--- Problem requirements ---
Pictures in the entries below are to be left out; otherwise, reproduce exactly the lines from the first through the line containing "きるだろう。 なお、新着のフランス情報は".

--- Data provided ---
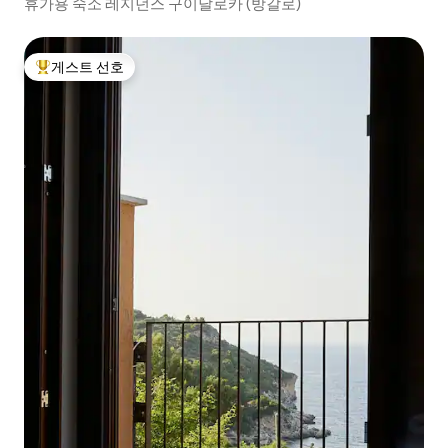
휴가용 숙소 레지던스 구이달로카 (방갈로)
게스트 선호
상위 게스트 선호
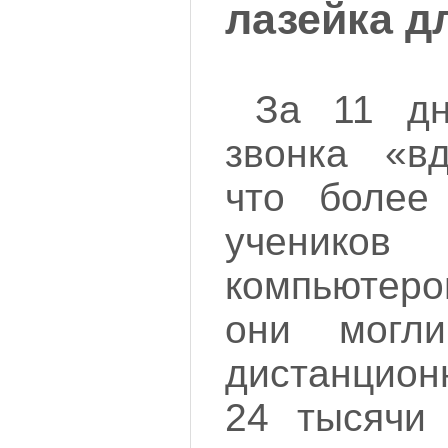
лазейка д
За 11 дн
звонка «вд
что более
ученико
компьютер
они могл
дистанцион
24 тысячи 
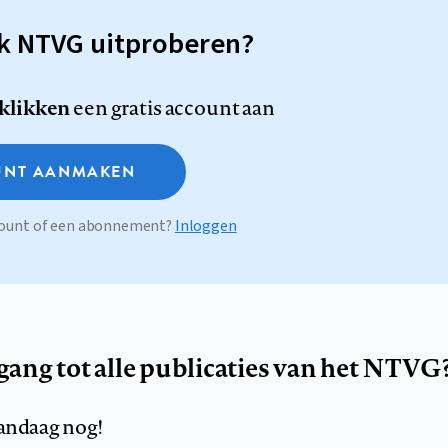
sk NTVG uitproberen?
 klikken
een gratis account aan
NT AANMAKEN
ccount of een abonnement?
Inloggen
egang tot alle publicaties van het NTVG
andaag nog!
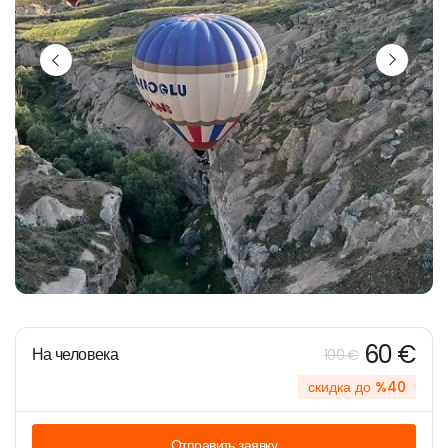
60 €
На человека
100 €
скидка до %40
Отправить заявку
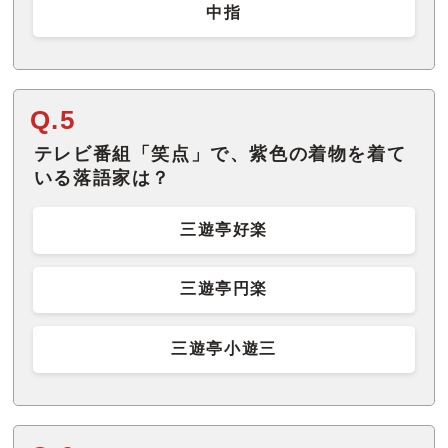
中指
Q.5
テレビ番組「笑点」で、紫色の着物を着て
いる落語家は？
三遊亭好楽
三遊亭円楽
三遊亭小遊三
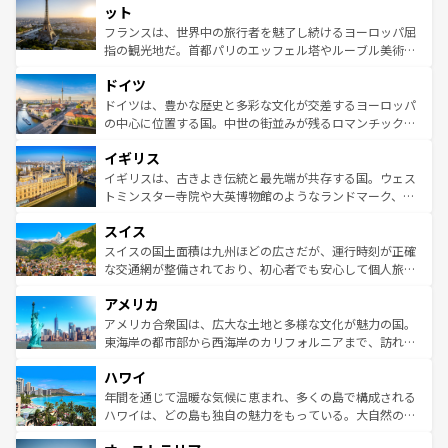
なお、新着のイタリア情報は
コンテンツ一覧
を参照してほ
れる闘牛、そして美味しいタパスが生活の一部となってい
ット
しい。
る。首都マドリードの洗練された雰囲気や、バルセロナの
フランスは、世界中の旅行者を魅了し続けるヨーロッパ屈
アートに溢れた街角から、地方では古代ローマ遺跡や中世
指の観光地だ。首都パリのエッフェル塔やルーブル美術館
の城塞都市、穏やかなビーチリゾートまで多彩な表情を見
といった象徴的なスポットから、田舎町の古風な美しさま
せる。地方によって風土や気候が異なるスペインはその個
ドイツ
で、幅広い魅力が詰まっている。華麗な宮殿、歴史的な大
性で訪れる人を魅了する。 なお、新着のスペイン情報は
コ
聖堂、美しいビーチ、そして豊かな自然が、訪れる者を心
ドイツは、豊かな歴史と多彩な文化が交差するヨーロッパ
ンテンツ一覧
を参照してほしい。
から魅了する。また、フランスは美食の国としても知ら
の中心に位置する国。中世の街並みが残るロマンチック街
れ、フランス料理はユネスコ無形文化遺産にも登録されて
道から、未来を先取りするようなモダンな都市まで多様な
イギリス
いる。シャンパンの発祥地であるランス、プロヴァンスの
顔を持つこの国は、どこを歩いても飽きることがない。ベ
香り高いラベンダー畑など、多彩な楽しみ方が可能だ。さ
ルリンの文化的活気、バイエルン州のアルプスの絶景、そ
イギリスは、古きよき伝統と最先端が共存する国。ウェス
らに、パリ以外の地域にも魅力が溢れており、どの街角に
してライン川沿いのワイン畑といった風景は必見。ビール
トミンスター寺院や大英博物館のようなランドマーク、歴
も豊かな歴史と文化が息づいている。パリ以外の個性あふ
とソーセージを味わいながら地元の人と過ごす楽しい時間
史ある大学都市、美しい丘陵地帯や牧歌的な風景など、エ
れる地方に足を運ぶとそれぞれで全く異なる文化を体験で
スイス
は、お酒好きな人にはぜひ体験してほしい。 なお、新着の
リアごとに異なる魅力がある。また、優雅なアフタヌーン
きるだろう。 なお、新着のフランス情報は
コンテンツ一覧
ドイツ情報は
コンテンツ一覧
を参照してほしい。
ティー、ビール好きにはたまらない英国パブ、サッカー観
スイスの国土面積は九州ほどの広さだが、運行時刻が正確
を参照してほしい。
戦など、本場だからこそできる体験も豊富。イギリスを旅
な交通網が整備されており、初心者でも安心して個人旅行
して楽しみつくそう。 なお、新着のイギリス情報は
コンテ
を楽しめる。日本同様に時刻表どおりの旅が可能だ。中世
アメリカ
ンツ一覧
を参照してほしい。
の建物がそのまま残る町や、スイスならではのユニークな
博物館もあり、アルプス観光だけでなく町歩きも満喫する
アメリカ合衆国は、広大な土地と多様な文化が魅力の国。
ことができる。国民の所得が高いため物価も高いが、旅行
東海岸の都市部から西海岸のカリフォルニアまで、訪れる
者向けの交通パス提供のサービスもあり、うまく活用すれ
場所ごとに異なる風景と体験が待っている。ニューヨーク
ハワイ
ば市内交通費無料で観光を楽しむこともできる。 なお、新
のような巨大都市は、観光、ショッピング、エンターテイ
着のスイス情報は
コンテンツ一覧
を参照してほしい。
ンメントが詰まった刺激的なスポットだ。一方、アメリカ
年間を通じて温暖な気候に恵まれ、多くの島で構成される
西部には大自然が広がり、グランドキャニオンやイエロー
ハワイは、どの島も独自の魅力をもっている。大自然の神
ストーン国立公園といった絶景が堪能できる。さらに、南
秘を感じたいなら、火山が生み出した壮大な景観を誇るハ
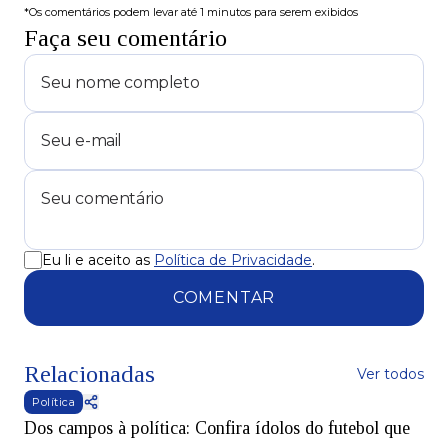
*Os comentários podem levar até 1 minutos para serem exibidos
Faça seu comentário
Eu li e aceito as
Política de Privacidade
.
COMENTAR
Relacionadas
Ver todos
Política
Dos campos à política: Confira ídolos do futebol que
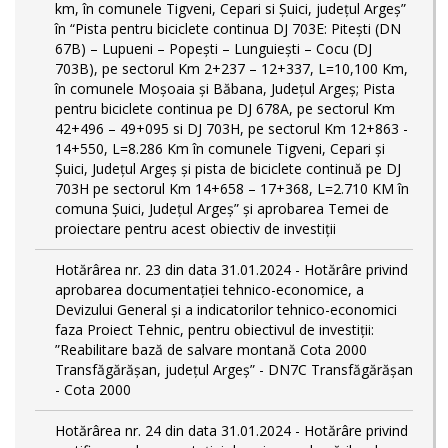
km, în comunele Tigveni, Cepari si Șuici, județul Argeș”
în “Pista pentru biciclete continua DJ 703E: Pitești (DN
67B) – Lupueni – Popești – Lunguiești – Cocu (DJ
703B), pe sectorul Km 2+237 – 12+337, L=10,100 Km,
în comunele Moșoaia și Băbana, Județul Argeș; Pista
pentru biciclete continua pe DJ 678A, pe sectorul Km
42+496 – 49+095 si DJ 703H, pe sectorul Km 12+863 -
14+550, L=8.286 Km în comunele Tigveni, Cepari și
Șuici, Județul Argeș și pista de biciclete continuă pe DJ
703H pe sectorul Km 14+658 – 17+368, L=2.710 KM în
comuna Șuici, Județul Argeș” şi aprobarea Temei de
proiectare pentru acest obiectiv de investiţii
Hotărârea nr. 23 din data 31.01.2024 - Hotărâre privind
aprobarea documentației tehnico-economice, a
Devizului General și a indicatorilor tehnico-economici
faza Proiect Tehnic, pentru obiectivul de investiții:
”Reabilitare bază de salvare montană Cota 2000
Transfăgărășan, județul Argeș” - DN7C Transfăgărășan
- Cota 2000
Hotărârea nr. 24 din data 31.01.2024 - Hotărâre privind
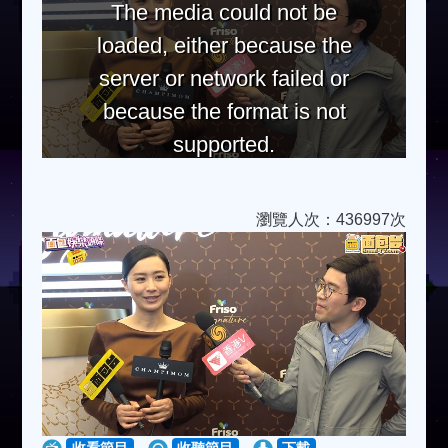
The media could not be
loaded, either because the
server or network failed or
because the format is not
supported.
瀏覽人次：436997次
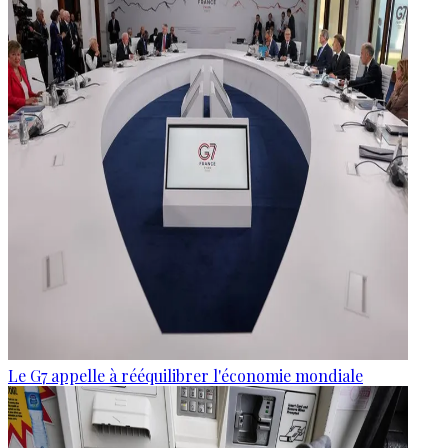
Le G7 appelle à rééquilibrer l'économie mondiale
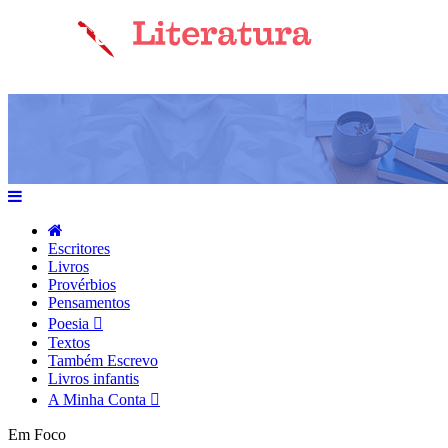
Escritores
Livros
Provérbios
Pensamentos
Poesia
Textos
Também Escrevo
Livros infantis
A Minha Conta
Em Foco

--- Solution to this task ---
휴가용 숙소 레지던스 구이달로카 (방갈로)
게스트 선호
상위 게스트 선호
лазейка д
За 11 дн
звонка «вд
что более
ученико
компьютер
они могл
дистанцион
24 тысячи 
sk NTVG uitproberen?
 klikken
een gratis account aan
NT AANMAKEN
ccount of een abonnement?
Inloggen
egang tot alle publicaties van het NTVG
andaag nog!
60 €
На человека
100 €
скидка до %40
Отправить заявку
中指
Q.5
テレビ番組「笑点」で、紫色の着物を着て
いる落語家は？
三遊亭好楽
三遊亭円楽
三遊亭小遊三
なお、新着のイタリア情報は
コンテンツ一覧
を参照してほ
れる闘牛、そして美味しいタパスが生活の一部となってい
ット
しい。
る。首都マドリードの洗練された雰囲気や、バルセロナの
フランスは、世界中の旅行者を魅了し続けるヨーロッパ屈
アートに溢れた街角から、地方では古代ローマ遺跡や中世
指の観光地だ。首都パリのエッフェル塔やルーブル美術館
の城塞都市、穏やかなビーチリゾートまで多彩な表情を見
といった象徴的なスポットから、田舎町の古風な美しさま
せる。地方によって風土や気候が異なるスペインはその個
ドイツ
で、幅広い魅力が詰まっている。華麗な宮殿、歴史的な大
性で訪れる人を魅了する。 なお、新着のスペイン情報は
コ
聖堂、美しいビーチ、そして豊かな自然が、訪れる者を心
ドイツは、豊かな歴史と多彩な文化が交差するヨーロッパ
ンテンツ一覧
を参照してほしい。
から魅了する。また、フランスは美食の国としても知ら
の中心に位置する国。中世の街並みが残るロマンチック街
れ、フランス料理はユネスコ無形文化遺産にも登録されて
道から、未来を先取りするようなモダンな都市まで多様な
イギリス
いる。シャンパンの発祥地であるランス、プロヴァンスの
顔を持つこの国は、どこを歩いても飽きることがない。ベ
香り高いラベンダー畑など、多彩な楽しみ方が可能だ。さ
ルリンの文化的活気、バイエルン州のアルプスの絶景、そ
イギリスは、古きよき伝統と最先端が共存する国。ウェス
らに、パリ以外の地域にも魅力が溢れており、どの街角に
してライン川沿いのワイン畑といった風景は必見。ビール
トミンスター寺院や大英博物館のようなランドマーク、歴
も豊かな歴史と文化が息づいている。パリ以外の個性あふ
とソーセージを味わいながら地元の人と過ごす楽しい時間
史ある大学都市、美しい丘陵地帯や牧歌的な風景など、エ
れる地方に足を運ぶとそれぞれで全く異なる文化を体験で
スイス
は、お酒好きな人にはぜひ体験してほしい。 なお、新着の
リアごとに異なる魅力がある。また、優雅なアフタヌーン
きるだろう。 なお、新着のフランス情報は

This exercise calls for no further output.